12:57Je voudrais essayer de répondre à cette question en deux temps.
13:00Premier temps, c'est quels sont les droits fondamentaux,
13:05les droits constitutionnels du défunt dont nous parlons ?
13:08Le premier droit qui est visé, c'est celui de la vie privée.
13:12Je ne suis pas sûr que ce soit le plus adéquat.
13:15Je crois qu'il y a une jurisprudence très claire de la Cour de cassation
13:19sur le fait que, par hypothèse, le droit à la vie privée prend fin avec la vie.

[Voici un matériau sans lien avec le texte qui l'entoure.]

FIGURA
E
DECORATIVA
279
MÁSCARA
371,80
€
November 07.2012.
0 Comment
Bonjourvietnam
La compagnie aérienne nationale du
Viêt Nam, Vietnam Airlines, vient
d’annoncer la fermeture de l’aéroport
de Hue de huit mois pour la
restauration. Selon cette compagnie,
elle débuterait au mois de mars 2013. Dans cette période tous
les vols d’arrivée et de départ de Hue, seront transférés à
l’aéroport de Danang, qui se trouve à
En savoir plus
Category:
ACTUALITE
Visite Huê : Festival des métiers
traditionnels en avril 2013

13:24Le droit à la vie privée est antinomique avec la mort.
13:28Je crois qu'en réalité, et c'est d'ailleurs sur ce terrain que se place plus spécialement le requérant,
13:34ce qui est en cause, et il n'est pas question de le nier ici, c'est le droit à la dignité.
13:38Droit à la dignité qui impose le respect, vous l'avez jugé il y a peu,
13:42le respect dû à la personne humaine.
13:44Et c'est de ce respect dû à la personne humaine qu'on déduit le droit de choisir sa sépulture
13:50puisque c'est bien ce qui est en cause ici, le droit à choisir sa sépulture.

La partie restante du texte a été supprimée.